What to work on ▸ For the material below, reproduce exactly each line from the one that has "Matchcenter" through the one that has "Сертификат на песок", and no others; pictures stay out.

Start of Available records

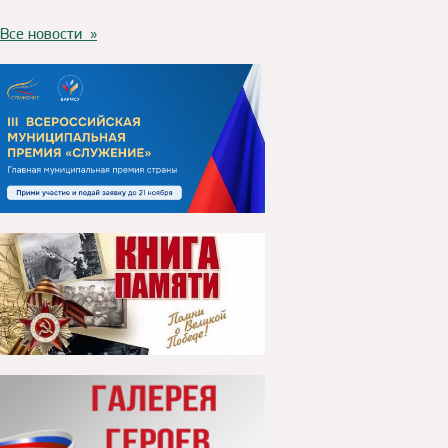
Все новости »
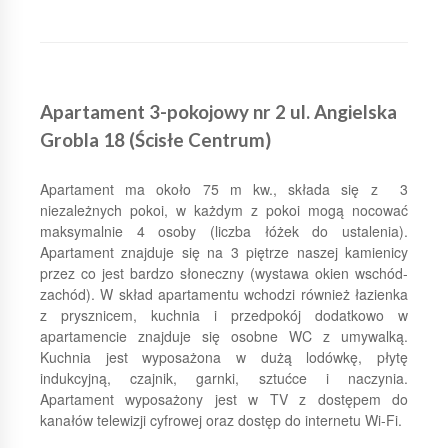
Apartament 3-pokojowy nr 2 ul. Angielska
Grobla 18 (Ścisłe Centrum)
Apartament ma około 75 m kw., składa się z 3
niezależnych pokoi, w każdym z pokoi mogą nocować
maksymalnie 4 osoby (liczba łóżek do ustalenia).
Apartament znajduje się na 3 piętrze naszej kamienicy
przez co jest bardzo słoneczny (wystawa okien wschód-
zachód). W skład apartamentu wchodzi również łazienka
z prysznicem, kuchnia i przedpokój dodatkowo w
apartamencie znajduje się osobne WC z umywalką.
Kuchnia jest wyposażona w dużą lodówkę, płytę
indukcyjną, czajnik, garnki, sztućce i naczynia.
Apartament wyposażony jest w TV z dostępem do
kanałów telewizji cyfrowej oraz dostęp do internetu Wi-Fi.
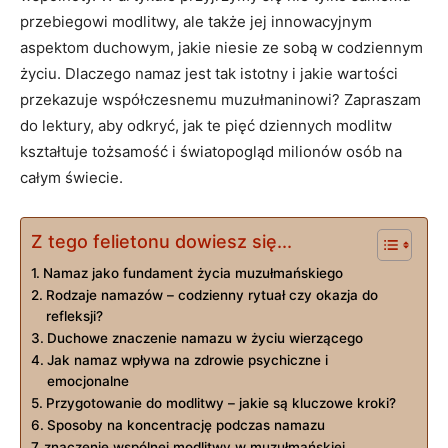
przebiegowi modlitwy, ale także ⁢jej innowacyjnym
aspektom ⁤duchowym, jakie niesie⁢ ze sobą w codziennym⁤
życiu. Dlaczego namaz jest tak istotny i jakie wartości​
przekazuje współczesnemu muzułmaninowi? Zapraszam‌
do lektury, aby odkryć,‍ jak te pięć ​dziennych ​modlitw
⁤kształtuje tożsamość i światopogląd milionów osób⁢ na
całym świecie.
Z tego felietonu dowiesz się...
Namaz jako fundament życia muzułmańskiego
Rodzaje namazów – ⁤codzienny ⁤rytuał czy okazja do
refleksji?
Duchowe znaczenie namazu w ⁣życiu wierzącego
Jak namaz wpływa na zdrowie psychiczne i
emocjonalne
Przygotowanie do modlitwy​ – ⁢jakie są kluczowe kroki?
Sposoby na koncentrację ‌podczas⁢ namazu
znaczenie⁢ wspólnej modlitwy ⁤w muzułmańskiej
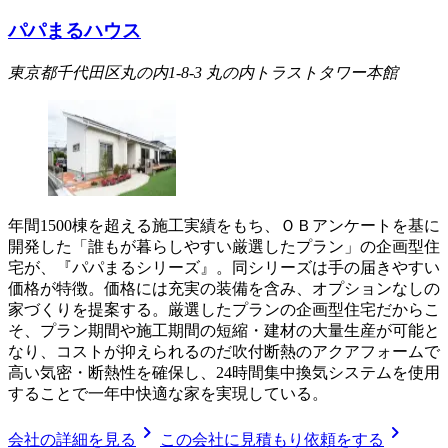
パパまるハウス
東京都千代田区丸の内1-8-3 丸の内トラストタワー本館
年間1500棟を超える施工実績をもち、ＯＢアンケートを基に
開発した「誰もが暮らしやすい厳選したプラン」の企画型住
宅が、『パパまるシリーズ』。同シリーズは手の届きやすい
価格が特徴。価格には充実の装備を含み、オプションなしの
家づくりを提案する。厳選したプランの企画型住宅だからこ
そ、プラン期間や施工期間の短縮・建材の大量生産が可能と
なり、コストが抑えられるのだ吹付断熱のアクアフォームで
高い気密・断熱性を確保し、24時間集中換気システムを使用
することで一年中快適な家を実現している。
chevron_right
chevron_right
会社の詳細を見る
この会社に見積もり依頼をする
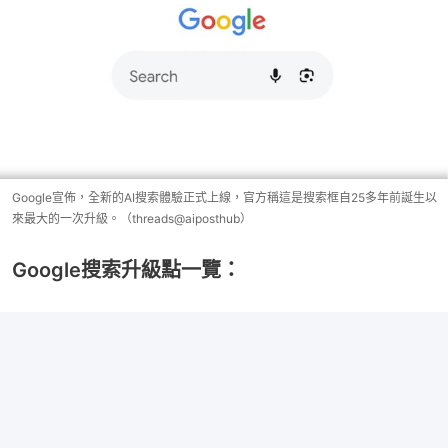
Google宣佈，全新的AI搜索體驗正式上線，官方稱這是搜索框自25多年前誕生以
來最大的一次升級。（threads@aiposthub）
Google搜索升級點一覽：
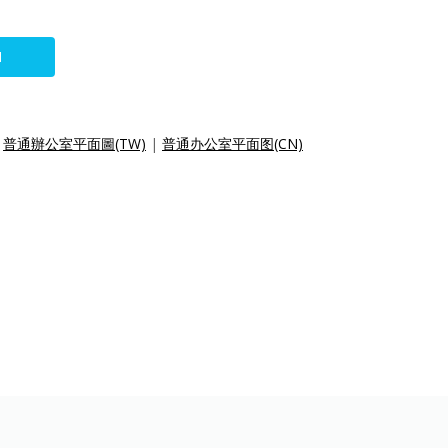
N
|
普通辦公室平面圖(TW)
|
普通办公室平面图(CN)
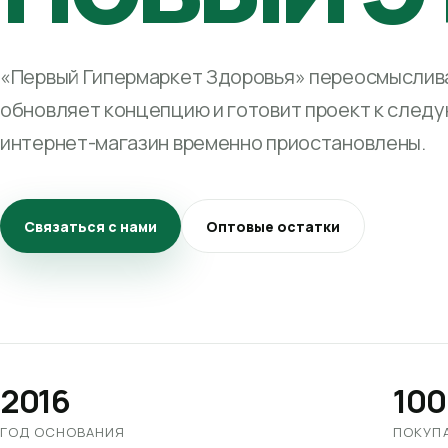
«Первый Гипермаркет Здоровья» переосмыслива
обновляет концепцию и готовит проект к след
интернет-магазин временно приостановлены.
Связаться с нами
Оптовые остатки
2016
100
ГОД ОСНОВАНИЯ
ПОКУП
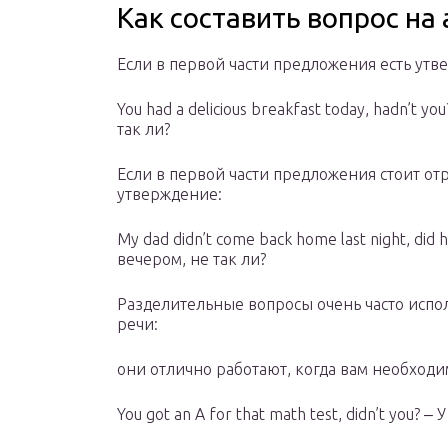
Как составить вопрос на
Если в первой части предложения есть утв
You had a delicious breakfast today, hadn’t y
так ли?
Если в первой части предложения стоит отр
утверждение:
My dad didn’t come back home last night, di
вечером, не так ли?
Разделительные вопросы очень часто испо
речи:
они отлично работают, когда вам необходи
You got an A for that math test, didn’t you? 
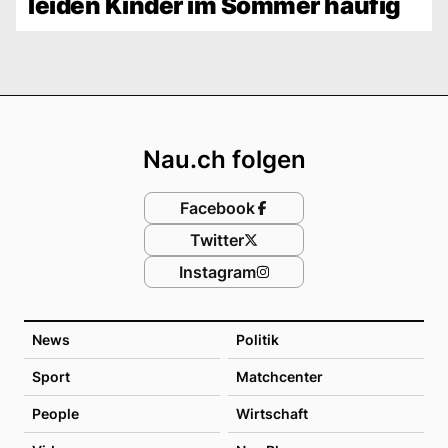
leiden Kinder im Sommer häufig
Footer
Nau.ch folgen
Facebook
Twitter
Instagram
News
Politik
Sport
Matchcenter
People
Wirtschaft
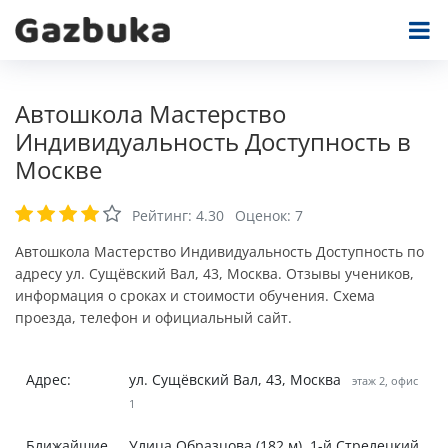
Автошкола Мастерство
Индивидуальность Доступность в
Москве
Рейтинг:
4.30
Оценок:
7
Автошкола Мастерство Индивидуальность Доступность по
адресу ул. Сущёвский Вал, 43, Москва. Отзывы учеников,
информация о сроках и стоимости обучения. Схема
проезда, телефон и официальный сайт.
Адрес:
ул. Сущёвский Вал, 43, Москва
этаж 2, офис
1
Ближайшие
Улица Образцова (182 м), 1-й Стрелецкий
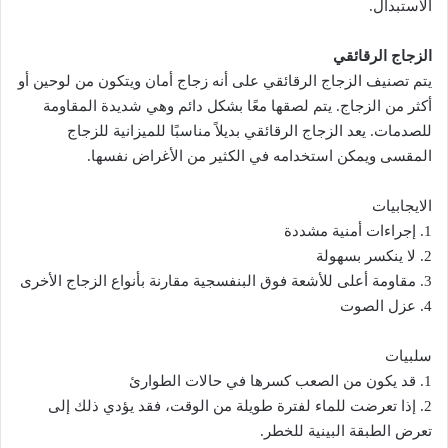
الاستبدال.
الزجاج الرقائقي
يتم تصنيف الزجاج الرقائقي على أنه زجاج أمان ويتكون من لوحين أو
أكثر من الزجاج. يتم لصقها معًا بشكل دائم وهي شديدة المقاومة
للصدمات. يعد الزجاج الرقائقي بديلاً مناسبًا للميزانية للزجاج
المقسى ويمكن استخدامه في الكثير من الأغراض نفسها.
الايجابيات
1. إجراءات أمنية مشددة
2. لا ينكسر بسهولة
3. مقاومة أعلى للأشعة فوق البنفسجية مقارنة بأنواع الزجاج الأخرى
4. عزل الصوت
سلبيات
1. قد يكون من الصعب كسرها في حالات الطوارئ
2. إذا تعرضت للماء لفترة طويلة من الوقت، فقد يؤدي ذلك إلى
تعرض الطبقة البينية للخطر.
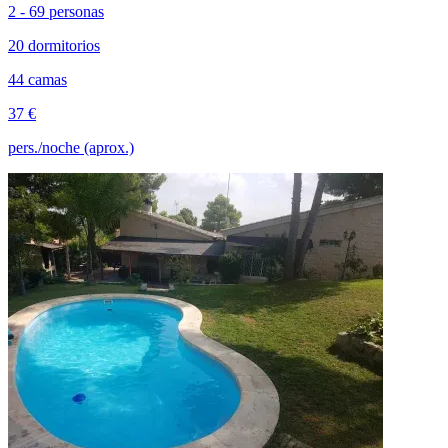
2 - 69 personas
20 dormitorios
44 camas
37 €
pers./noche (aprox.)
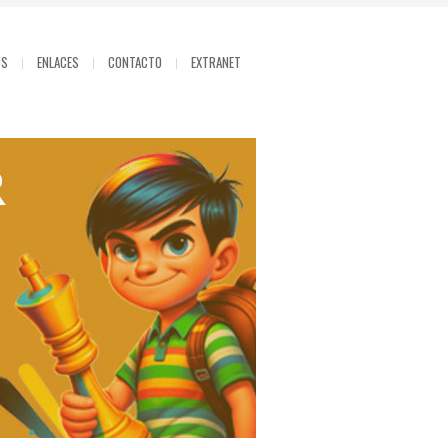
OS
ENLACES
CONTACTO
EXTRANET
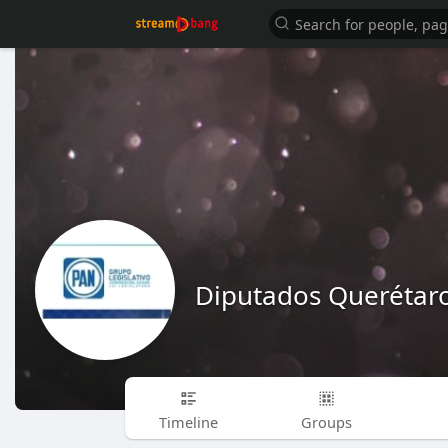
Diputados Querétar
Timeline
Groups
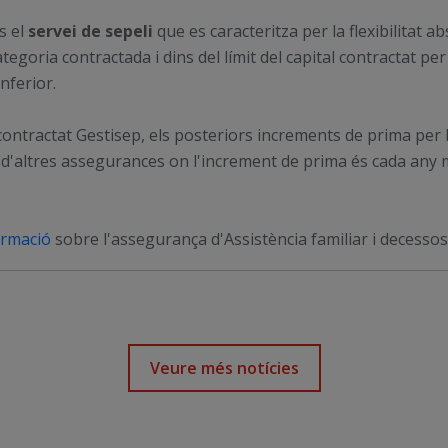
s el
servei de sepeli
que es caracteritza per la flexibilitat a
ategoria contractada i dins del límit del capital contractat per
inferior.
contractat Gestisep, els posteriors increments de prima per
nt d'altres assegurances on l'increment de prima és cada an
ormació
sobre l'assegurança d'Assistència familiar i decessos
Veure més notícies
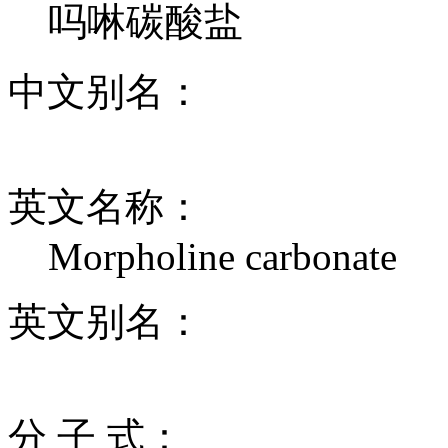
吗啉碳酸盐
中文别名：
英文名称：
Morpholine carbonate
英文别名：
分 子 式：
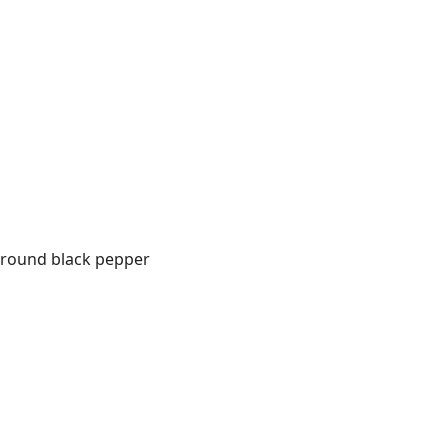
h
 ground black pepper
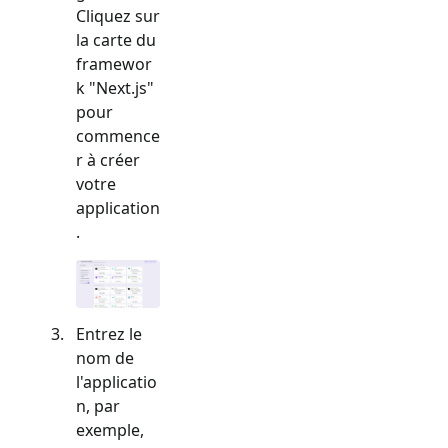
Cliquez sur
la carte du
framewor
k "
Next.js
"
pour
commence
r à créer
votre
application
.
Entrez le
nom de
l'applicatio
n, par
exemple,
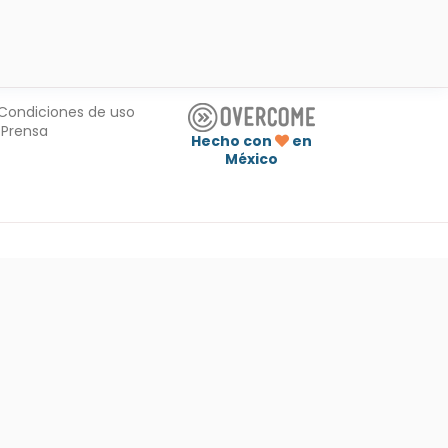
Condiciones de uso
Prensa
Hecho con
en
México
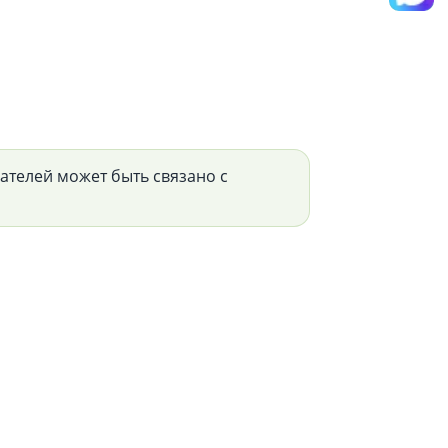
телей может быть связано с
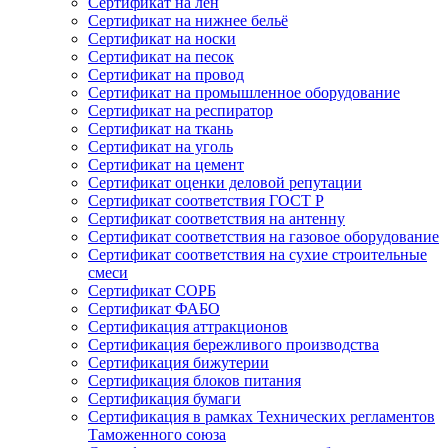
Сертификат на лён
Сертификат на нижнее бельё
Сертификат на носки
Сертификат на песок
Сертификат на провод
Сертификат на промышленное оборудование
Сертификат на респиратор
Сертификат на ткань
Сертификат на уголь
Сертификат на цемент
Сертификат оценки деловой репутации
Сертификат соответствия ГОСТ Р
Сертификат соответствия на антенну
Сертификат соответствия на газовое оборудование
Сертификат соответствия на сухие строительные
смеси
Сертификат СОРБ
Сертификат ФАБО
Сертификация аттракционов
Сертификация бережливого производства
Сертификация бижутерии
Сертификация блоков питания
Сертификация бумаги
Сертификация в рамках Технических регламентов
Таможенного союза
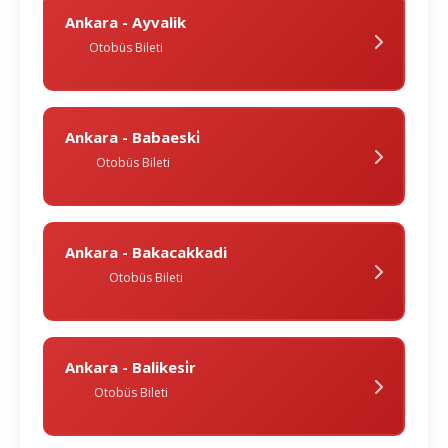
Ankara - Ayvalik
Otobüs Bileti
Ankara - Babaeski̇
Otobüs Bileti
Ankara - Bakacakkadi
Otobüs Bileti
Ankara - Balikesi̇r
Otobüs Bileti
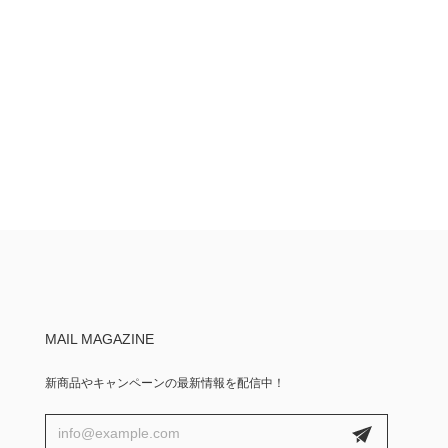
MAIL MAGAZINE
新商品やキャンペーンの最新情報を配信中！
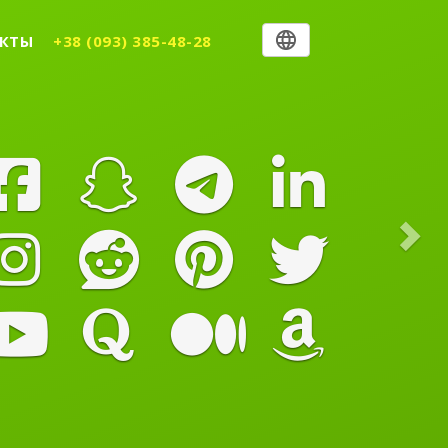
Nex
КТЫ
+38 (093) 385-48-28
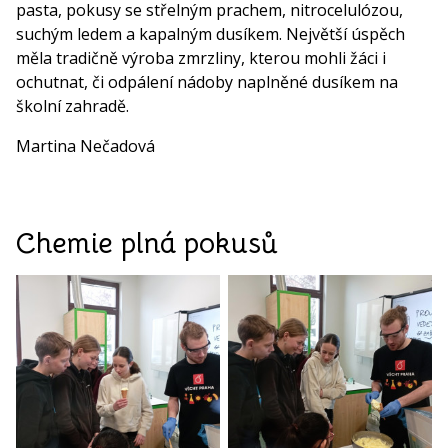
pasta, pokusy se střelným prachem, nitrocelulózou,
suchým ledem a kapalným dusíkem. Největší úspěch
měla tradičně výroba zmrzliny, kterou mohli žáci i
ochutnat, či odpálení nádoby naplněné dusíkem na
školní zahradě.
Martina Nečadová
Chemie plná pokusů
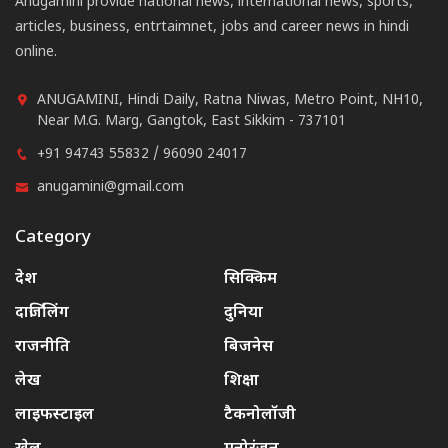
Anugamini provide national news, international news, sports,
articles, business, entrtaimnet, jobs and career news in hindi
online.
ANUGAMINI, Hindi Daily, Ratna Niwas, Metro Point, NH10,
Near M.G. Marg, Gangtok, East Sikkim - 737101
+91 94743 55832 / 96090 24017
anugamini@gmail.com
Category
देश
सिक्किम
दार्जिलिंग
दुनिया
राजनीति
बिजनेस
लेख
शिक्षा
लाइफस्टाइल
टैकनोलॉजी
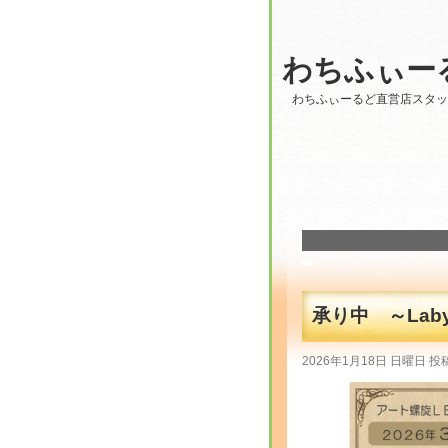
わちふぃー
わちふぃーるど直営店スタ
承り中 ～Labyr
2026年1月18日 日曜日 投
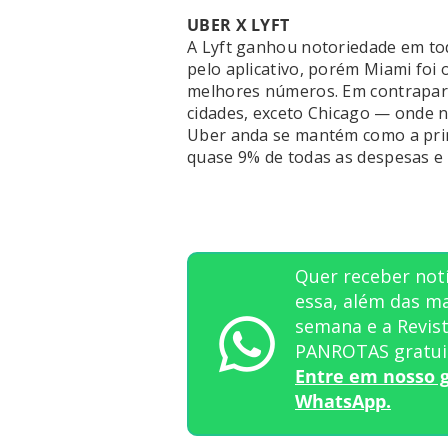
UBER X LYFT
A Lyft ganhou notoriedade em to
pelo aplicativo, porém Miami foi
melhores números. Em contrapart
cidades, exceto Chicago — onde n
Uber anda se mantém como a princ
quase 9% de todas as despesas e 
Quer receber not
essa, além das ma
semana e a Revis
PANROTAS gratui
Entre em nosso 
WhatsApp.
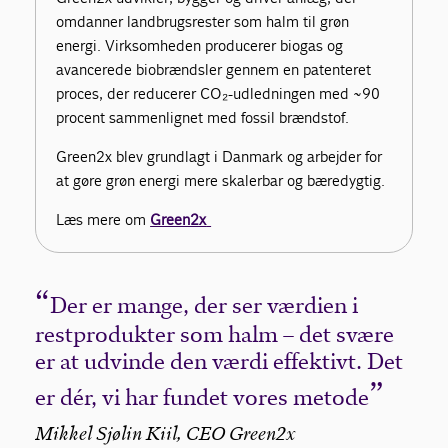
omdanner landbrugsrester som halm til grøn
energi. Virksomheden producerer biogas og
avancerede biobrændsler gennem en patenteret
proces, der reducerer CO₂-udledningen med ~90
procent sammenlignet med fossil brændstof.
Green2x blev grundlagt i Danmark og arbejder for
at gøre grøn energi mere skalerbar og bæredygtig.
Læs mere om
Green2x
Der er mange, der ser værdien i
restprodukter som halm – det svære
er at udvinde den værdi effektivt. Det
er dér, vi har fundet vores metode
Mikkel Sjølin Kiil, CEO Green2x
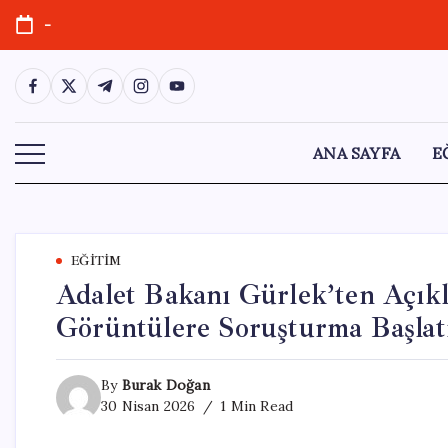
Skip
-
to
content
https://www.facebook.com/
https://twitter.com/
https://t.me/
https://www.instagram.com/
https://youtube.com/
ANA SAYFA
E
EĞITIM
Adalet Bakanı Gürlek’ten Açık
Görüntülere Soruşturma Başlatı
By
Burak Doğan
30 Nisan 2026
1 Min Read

End of Available records

Task result ▸
Matchcenter
People
Wirtschaft
Автошкола Мастерство
Индивидуальность Доступность в
Москве
Рейтинг:
4.30
Оценок:
7
Автошкола Мастерство Индивидуальность Доступность по
адресу ул. Сущёвский Вал, 43, Москва. Отзывы учеников,
информация о сроках и стоимости обучения. Схема
проезда, телефон и официальный сайт.
Адрес:
ул. Сущёвский Вал, 43, Москва
этаж 2, офис
1
Ближайшие
Улица Образцова (182 м), 1-й Стрелецкий
الاستبدال.
الزجاج الرقائقي
يتم تصنيف الزجاج الرقائقي على أنه زجاج أمان ويتكون من لوحين أو
أكثر من الزجاج. يتم لصقها معًا بشكل دائم وهي شديدة المقاومة
للصدمات. يعد الزجاج الرقائقي بديلاً مناسبًا للميزانية للزجاج
المقسى ويمكن استخدامه في الكثير من الأغراض نفسها.
الايجابيات
1. إجراءات أمنية مشددة
2. لا ينكسر بسهولة
3. مقاومة أعلى للأشعة فوق البنفسجية مقارنة بأنواع الزجاج الأخرى
4. عزل الصوت
سلبيات
1. قد يكون من الصعب كسرها في حالات الطوارئ
2. إذا تعرضت للماء لفترة طويلة من الوقت، فقد يؤدي ذلك إلى
تعرض الطبقة البينية للخطر.
2 - 69 personas
20 dormitorios
44 camas
37 €
pers./noche (aprox.)
OS
ENLACES
CONTACTO
EXTRANET
Diputados Querétar
Timeline
Groups
s el
servei de sepeli
que es caracteritza per la flexibilitat a
ategoria contractada i dins del límit del capital contractat per
inferior.
contractat Gestisep, els posteriors increments de prima per
nt d'altres assegurances on l'increment de prima és cada an
ormació
sobre l'assegurança d'Assistència familiar i decessos
Veure més notícies
吗啉碳酸盐
中文别名：
英文名称：
Morpholine carbonate
英文别名：
分 子 式：
h
 ground black pepper
Cliquez sur
la carte du
framewor
k "
Next.js
"
pour
commence
r à créer
votre
application
.
Entrez le
nom de
l'applicatio
n, par
exemple,
Condiciones de uso
Prensa
Hecho con
en
México
телей может быть связано с
Сертификат на лён
Сертификат на нижнее бельё
Сертификат на носки
Сертификат на песок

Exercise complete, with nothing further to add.